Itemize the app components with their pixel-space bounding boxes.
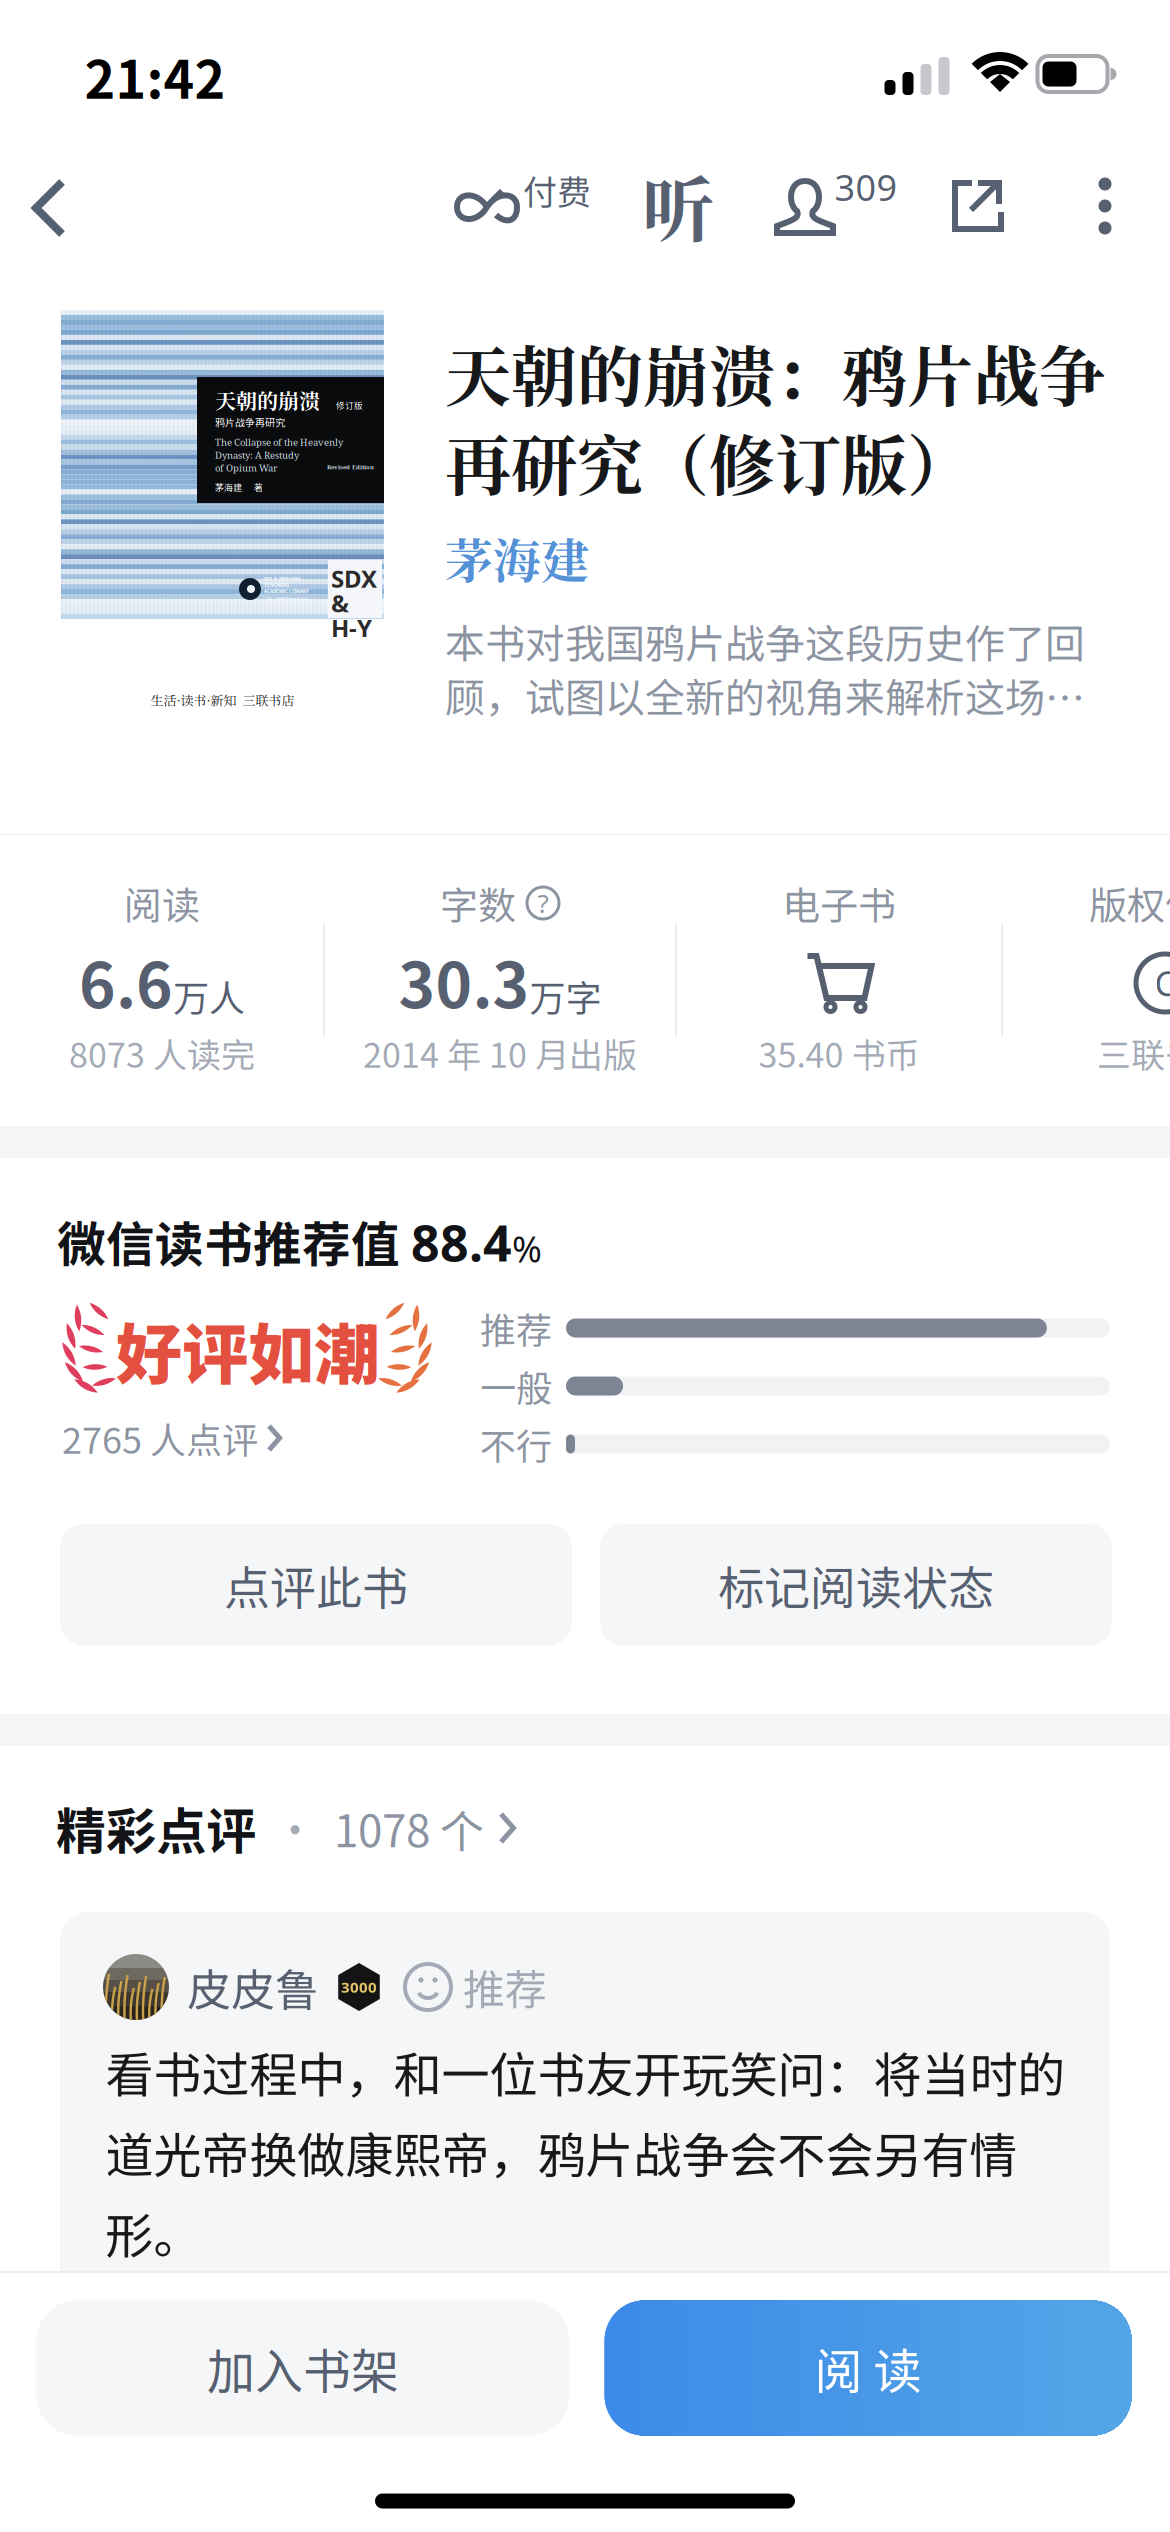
- staticText: C: [1154, 960, 1170, 1006]
- staticText: 天朝的崩溃: [215, 385, 320, 415]
- button[interactable]: 2765 人点评: [62, 1410, 292, 1466]
- button[interactable]: 点评此书: [60, 1524, 572, 1646]
- button[interactable]: 听书: [626, 140, 730, 270]
- button[interactable]: 付费内容: [452, 130, 602, 260]
- staticText: 一般: [480, 1360, 552, 1412]
- staticText: 点评此书: [224, 1552, 408, 1618]
- staticText: 万人: [173, 970, 245, 1022]
- staticText: 21:42: [84, 38, 226, 114]
- staticText: ?: [538, 885, 548, 921]
- staticText: 35.40 书币: [758, 1028, 920, 1078]
- staticText: 好评如潮: [116, 1302, 380, 1398]
- staticText: ·: [256, 1798, 334, 1858]
- staticText: 309: [834, 162, 898, 212]
- staticText: 30.3: [398, 936, 530, 1026]
- staticText: 电子书: [782, 876, 896, 930]
- staticText: 万字: [530, 970, 602, 1022]
- button[interactable]: 返回: [0, 143, 109, 273]
- button[interactable]: 字数: [324, 835, 676, 1125]
- staticText: Dynasty: A Restudy: [215, 448, 299, 461]
- staticText: ACADEMIC LIBRARY: [264, 588, 309, 595]
- staticText: H-Y: [331, 611, 372, 644]
- staticText: 微信读书推荐值: [57, 1206, 411, 1276]
- staticText: 2765 人点评: [62, 1412, 258, 1464]
- staticText: 看书过程中，和一位书友开玩笑问：将当时的 道光帝换做康熙帝，鸦片战争会不会另有情…: [106, 2037, 1066, 2267]
- button[interactable]: 阅 读: [604, 2300, 1132, 2436]
- staticText: 1078 个: [334, 1796, 484, 1860]
- staticText: 88.4: [411, 1208, 512, 1276]
- staticText: 不行: [480, 1418, 552, 1470]
- button[interactable]: 电子书: [676, 835, 1002, 1125]
- staticText: 8073 人读完: [69, 1028, 255, 1078]
- staticText: 三联书店: [1097, 1028, 1170, 1078]
- button[interactable]: 分享: [923, 141, 1033, 271]
- staticText: 鸦片战争再研究: [215, 415, 285, 429]
- staticText: 付费: [523, 165, 591, 215]
- button[interactable]: 在读人数 309: [764, 130, 912, 260]
- staticText: 修订版: [336, 399, 363, 411]
- staticText: 生活·读书·新知 三联书店: [150, 691, 294, 709]
- staticText: %: [512, 1224, 542, 1273]
- staticText: 精彩点评: [56, 1792, 256, 1864]
- staticText: 阅 读: [814, 2333, 922, 2403]
- staticText: 天朝的崩溃：鸦片战争 再研究（修订版）: [445, 325, 1105, 509]
- button[interactable]: 阅读: [0, 835, 324, 1125]
- staticText: 茅海建 著: [215, 480, 263, 494]
- staticText: 本书对我国鸦片战争这段历史作了回 顾，试图以全新的视角来解析这场…: [445, 612, 1085, 724]
- staticText: &: [331, 587, 349, 619]
- staticText: 听: [642, 153, 714, 257]
- staticText: 加入书架: [207, 2333, 399, 2403]
- button[interactable]: 精彩点评: [56, 1793, 696, 1863]
- staticText: 6.6: [79, 936, 173, 1026]
- button[interactable]: 版权信息: [1002, 835, 1170, 1125]
- staticText: 字数: [440, 876, 516, 930]
- staticText: 推荐: [463, 1957, 547, 2017]
- staticText: 阅读: [124, 876, 200, 930]
- staticText: SDX & HARVARD-YENCHING: [264, 576, 301, 588]
- staticText: The Collapse of the Heavenly: [215, 436, 343, 448]
- button[interactable]: 更多: [1055, 141, 1155, 271]
- staticText: 皮皮鲁: [187, 1955, 319, 2019]
- staticText: 2014 年 10 月出版: [363, 1028, 637, 1078]
- staticText: 3000: [341, 1977, 377, 1997]
- staticText: 三联·哈佛燕京学术丛书: [264, 596, 308, 602]
- button[interactable]: 加入书架: [36, 2300, 570, 2436]
- button[interactable]: 标记阅读状态: [600, 1524, 1112, 1646]
- staticText: 标记阅读状态: [718, 1552, 994, 1618]
- staticText: of Opium War: [215, 462, 277, 474]
- staticText: 推荐: [480, 1302, 552, 1354]
- staticText: 版权信息: [1089, 876, 1170, 930]
- staticText: 茅海建: [445, 524, 589, 592]
- staticText: SDX: [331, 562, 377, 595]
- staticText: Revised Edition: [327, 463, 374, 471]
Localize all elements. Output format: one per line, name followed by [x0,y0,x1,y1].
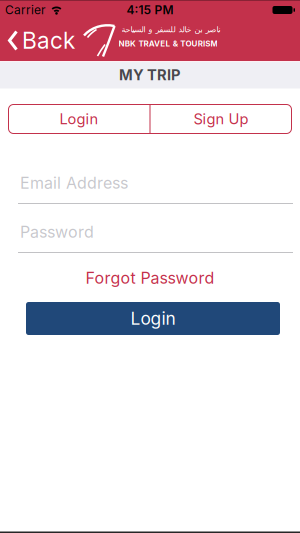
staticText: Sign Up [194,110,248,128]
staticText: Password [20,223,94,242]
staticText: Carrier [5,3,46,17]
staticText: MY TRIP [119,66,181,84]
staticText: ناصر بن خالد للسفر و السياحة [121,25,220,34]
staticText: NBK TRAVEL & TOURISM [119,39,217,48]
staticText: Forgot Password [86,269,214,288]
staticText: Login [60,110,98,128]
staticText: Login [130,308,176,329]
staticText: Email Address [20,174,128,192]
staticText: 4:15 PM [126,3,174,17]
staticText: Back [22,27,75,54]
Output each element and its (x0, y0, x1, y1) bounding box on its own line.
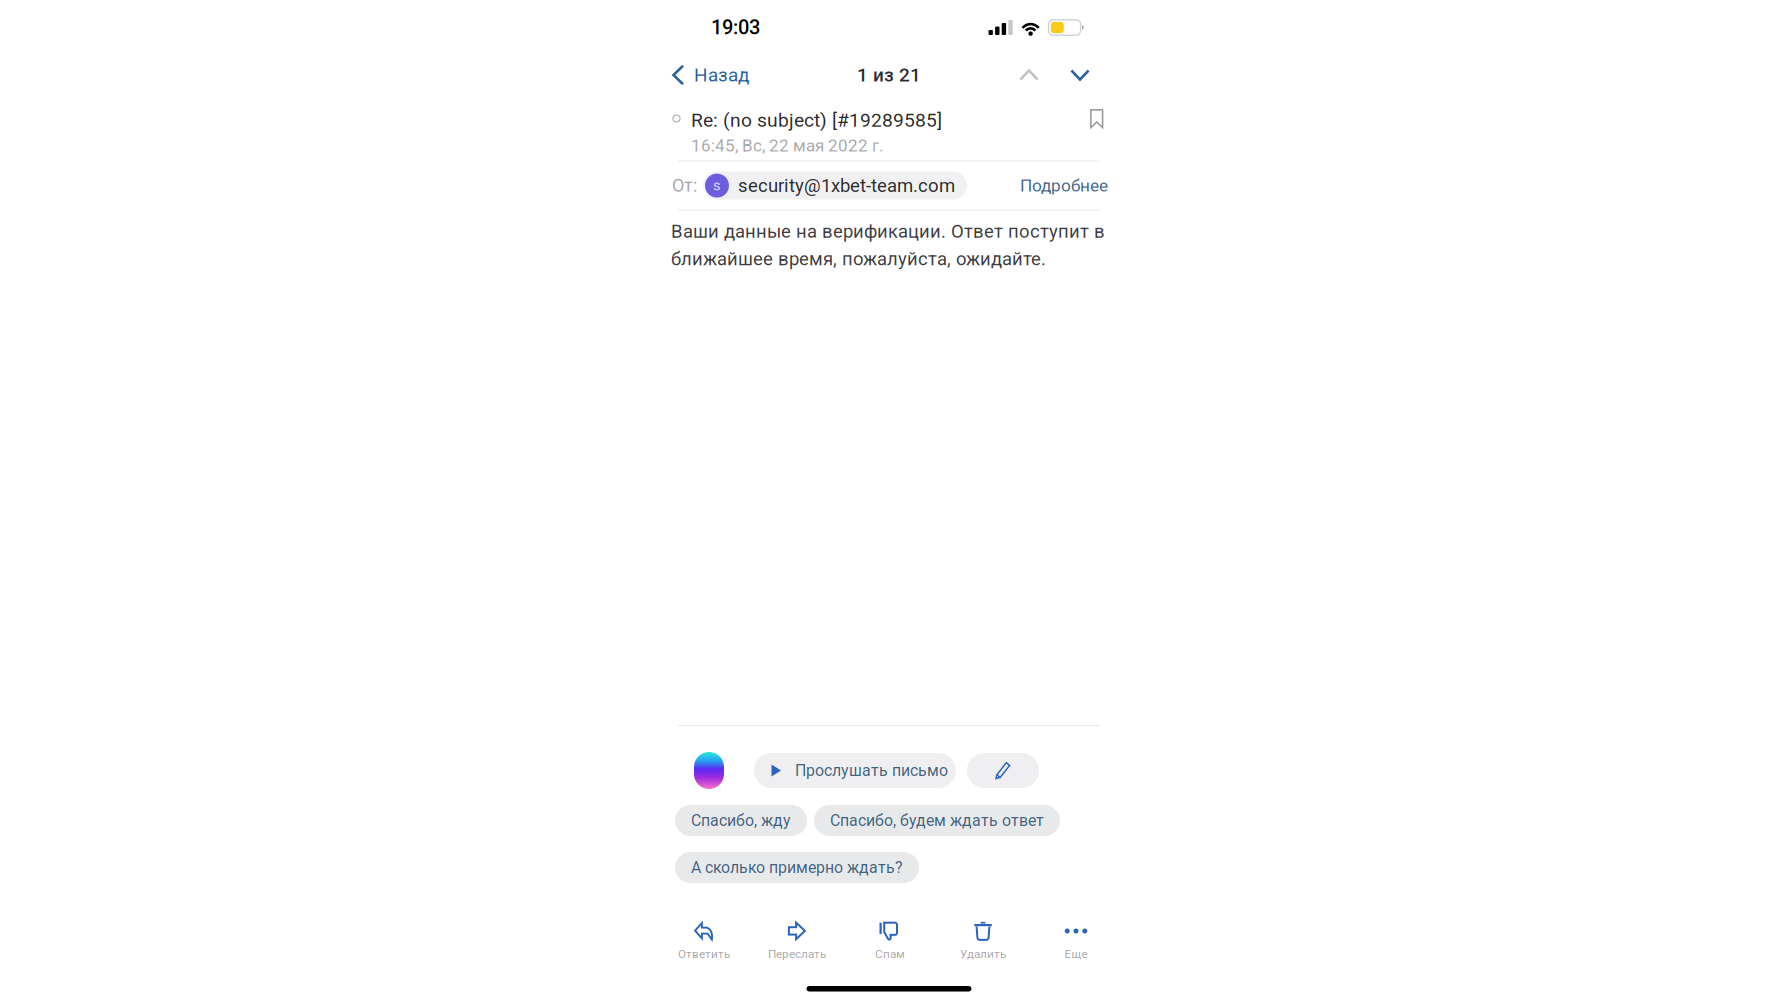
button[interactable]: Еще (1032, 920, 1120, 966)
staticText: Ваши данные на верификации. Ответ поступ… (671, 221, 1105, 242)
staticText: А сколько примерно ждать? (691, 858, 903, 877)
button[interactable]: Следующее письмо (1060, 55, 1100, 95)
staticText: Ответить (678, 947, 730, 961)
staticText: Подробнее (1020, 176, 1108, 196)
staticText: Спасибо, жду (691, 811, 791, 830)
staticText: Еще (1064, 947, 1088, 961)
button[interactable]: Удалить (939, 920, 1027, 966)
button[interactable]: Ответить (660, 920, 748, 966)
staticText: ближайшее время, пожалуйста, ожидайте. (671, 248, 1046, 270)
button[interactable]: Спасибо, будем ждать ответ (814, 805, 1060, 836)
button[interactable]: Прослушать письмо (754, 753, 956, 788)
button[interactable]: Спасибо, жду (675, 805, 807, 836)
staticText: Переслать (768, 947, 826, 961)
button[interactable]: Написать ответ (967, 753, 1039, 788)
button[interactable]: s (703, 172, 967, 200)
staticText: Спасибо, будем ждать ответ (830, 811, 1044, 830)
staticText: Прослушать письмо (795, 761, 948, 780)
button[interactable]: Назад (668, 55, 753, 95)
staticText: Re: (no subject) [#19289585] (691, 109, 942, 132)
button[interactable]: А сколько примерно ждать? (675, 852, 919, 883)
button[interactable]: Подробнее (1020, 170, 1108, 202)
staticText: От: (672, 175, 697, 196)
staticText: Спам (875, 947, 905, 961)
staticText: 16:45, Вс, 22 мая 2022 г. (691, 136, 884, 156)
staticText: Удалить (960, 947, 1006, 961)
staticText: 19:03 (711, 16, 760, 39)
staticText: security@1xbet-team.com (738, 175, 955, 196)
staticText: Назад (694, 64, 749, 86)
staticText: 1 из 21 (857, 64, 921, 86)
staticText: s (713, 177, 721, 194)
button[interactable]: В закладки (1090, 109, 1104, 129)
button[interactable]: Переслать (753, 920, 841, 966)
button[interactable]: Спам (846, 920, 934, 966)
button[interactable]: Предыдущее письмо (1009, 55, 1049, 95)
------------------------------------------------------------------------
Activity:
When you repeat the material, keep every word exact and drop the pictures.

Expected answer:
Itemize the app components with their pixel-space bounding boxes.
- staticText: C: [1154, 960, 1170, 1006]
- staticText: 天朝的崩溃: [215, 385, 320, 415]
- button[interactable]: 2765 人点评: [62, 1410, 292, 1466]
- button[interactable]: 点评此书: [60, 1524, 572, 1646]
- button[interactable]: 听书: [626, 140, 730, 270]
- button[interactable]: 付费内容: [452, 130, 602, 260]
- staticText: 一般: [480, 1360, 552, 1412]
- staticText: 点评此书: [224, 1552, 408, 1618]
- staticText: 万人: [173, 970, 245, 1022]
- staticText: 21:42: [84, 38, 226, 114]
- staticText: ?: [538, 885, 548, 921]
- staticText: 35.40 书币: [758, 1028, 920, 1078]
- staticText: 好评如潮: [116, 1302, 380, 1398]
- staticText: ·: [256, 1798, 334, 1858]
- staticText: 309: [834, 162, 898, 212]
- staticText: 30.3: [398, 936, 530, 1026]
- staticText: 电子书: [782, 876, 896, 930]
- staticText: 万字: [530, 970, 602, 1022]
- button[interactable]: 返回: [0, 143, 109, 273]
- button[interactable]: 字数: [324, 835, 676, 1125]
- staticText: Dynasty: A Restudy: [215, 448, 299, 461]
- staticText: ACADEMIC LIBRARY: [264, 588, 309, 595]
- staticText: H-Y: [331, 611, 372, 644]
- staticText: 微信读书推荐值: [57, 1206, 411, 1276]
- staticText: 2765 人点评: [62, 1412, 258, 1464]
- staticText: 看书过程中，和一位书友开玩笑问：将当时的 道光帝换做康熙帝，鸦片战争会不会另有情…: [106, 2037, 1066, 2267]
- button[interactable]: 阅 读: [604, 2300, 1132, 2436]
- staticText: 1078 个: [334, 1796, 484, 1860]
- staticText: 88.4: [411, 1208, 512, 1276]
- staticText: 不行: [480, 1418, 552, 1470]
- button[interactable]: 电子书: [676, 835, 1002, 1125]
- staticText: 8073 人读完: [69, 1028, 255, 1078]
- staticText: 三联书店: [1097, 1028, 1170, 1078]
- button[interactable]: 分享: [923, 141, 1033, 271]
- staticText: 鸦片战争再研究: [215, 415, 285, 429]
- staticText: 付费: [523, 165, 591, 215]
- button[interactable]: 在读人数 309: [764, 130, 912, 260]
- staticText: 修订版: [336, 399, 363, 411]
- staticText: 生活·读书·新知 三联书店: [150, 691, 294, 709]
- staticText: %: [512, 1224, 542, 1273]
- staticText: 精彩点评: [56, 1792, 256, 1864]
- staticText: 阅 读: [814, 2333, 922, 2403]
- staticText: 天朝的崩溃：鸦片战争 再研究（修订版）: [445, 325, 1105, 509]
- button[interactable]: 阅读: [0, 835, 324, 1125]
- staticText: 茅海建 著: [215, 480, 263, 494]
- staticText: 本书对我国鸦片战争这段历史作了回 顾，试图以全新的视角来解析这场…: [445, 612, 1085, 724]
- staticText: &: [331, 587, 349, 619]
- staticText: 听: [642, 153, 714, 257]
- staticText: 加入书架: [207, 2333, 399, 2403]
- button[interactable]: 精彩点评: [56, 1793, 696, 1863]
- staticText: 6.6: [79, 936, 173, 1026]
- button[interactable]: 版权信息: [1002, 835, 1170, 1125]
- staticText: 字数: [440, 876, 516, 930]
- staticText: 推荐: [463, 1957, 547, 2017]
- staticText: 阅读: [124, 876, 200, 930]
- staticText: SDX & HARVARD-YENCHING: [264, 576, 301, 588]
- staticText: The Collapse of the Heavenly: [215, 436, 343, 448]
- button[interactable]: 更多: [1055, 141, 1155, 271]
- staticText: 皮皮鲁: [187, 1955, 319, 2019]
- staticText: 2014 年 10 月出版: [363, 1028, 637, 1078]
- staticText: 3000: [341, 1977, 377, 1997]
- staticText: 三联·哈佛燕京学术丛书: [264, 596, 308, 602]
- button[interactable]: 加入书架: [36, 2300, 570, 2436]
- button[interactable]: 标记阅读状态: [600, 1524, 1112, 1646]
- staticText: 标记阅读状态: [718, 1552, 994, 1618]
- staticText: of Opium War: [215, 462, 277, 474]
- staticText: 推荐: [480, 1302, 552, 1354]
- staticText: 版权信息: [1089, 876, 1170, 930]
- staticText: 茅海建: [445, 524, 589, 592]
- staticText: SDX: [331, 562, 377, 595]
- staticText: Revised Edition: [327, 463, 374, 471]
Localize all elements. Output format: one per line, name followed by [x0,y0,x1,y1].
staticText: Sign Up [194,110,248,128]
staticText: Password [20,223,94,242]
staticText: Carrier [5,3,46,17]
staticText: MY TRIP [119,66,181,84]
staticText: ناصر بن خالد للسفر و السياحة [121,25,220,34]
staticText: NBK TRAVEL & TOURISM [119,39,217,48]
staticText: Forgot Password [86,269,214,288]
staticText: Login [60,110,98,128]
staticText: Login [130,308,176,329]
staticText: Email Address [20,174,128,192]
staticText: 4:15 PM [126,3,174,17]
staticText: Back [22,27,75,54]
Output each element and its (x0, y0, x1, y1) bounding box on its own line.
button[interactable]: Еще (1032, 920, 1120, 966)
staticText: Ваши данные на верификации. Ответ поступ… (671, 221, 1105, 242)
staticText: А сколько примерно ждать? (691, 858, 903, 877)
button[interactable]: Следующее письмо (1060, 55, 1100, 95)
staticText: Ответить (678, 947, 730, 961)
staticText: Подробнее (1020, 176, 1108, 196)
staticText: Спасибо, жду (691, 811, 791, 830)
staticText: Еще (1064, 947, 1088, 961)
button[interactable]: Удалить (939, 920, 1027, 966)
button[interactable]: Ответить (660, 920, 748, 966)
staticText: ближайшее время, пожалуйста, ожидайте. (671, 248, 1046, 270)
button[interactable]: Спасибо, будем ждать ответ (814, 805, 1060, 836)
button[interactable]: Прослушать письмо (754, 753, 956, 788)
button[interactable]: Спасибо, жду (675, 805, 807, 836)
staticText: Переслать (768, 947, 826, 961)
button[interactable]: Написать ответ (967, 753, 1039, 788)
button[interactable]: s (703, 172, 967, 200)
staticText: Спасибо, будем ждать ответ (830, 811, 1044, 830)
staticText: Прослушать письмо (795, 761, 948, 780)
button[interactable]: Назад (668, 55, 753, 95)
staticText: Re: (no subject) [#19289585] (691, 109, 942, 132)
button[interactable]: А сколько примерно ждать? (675, 852, 919, 883)
button[interactable]: Подробнее (1020, 170, 1108, 202)
staticText: От: (672, 175, 697, 196)
staticText: Спам (875, 947, 905, 961)
staticText: 16:45, Вс, 22 мая 2022 г. (691, 136, 884, 156)
staticText: Удалить (960, 947, 1006, 961)
staticText: 19:03 (711, 16, 760, 39)
staticText: security@1xbet-team.com (738, 175, 955, 196)
staticText: Назад (694, 64, 749, 86)
staticText: 1 из 21 (857, 64, 921, 86)
staticText: s (713, 177, 721, 194)
button[interactable]: В закладки (1090, 109, 1104, 129)
button[interactable]: Переслать (753, 920, 841, 966)
button[interactable]: Спам (846, 920, 934, 966)
button[interactable]: Предыдущее письмо (1009, 55, 1049, 95)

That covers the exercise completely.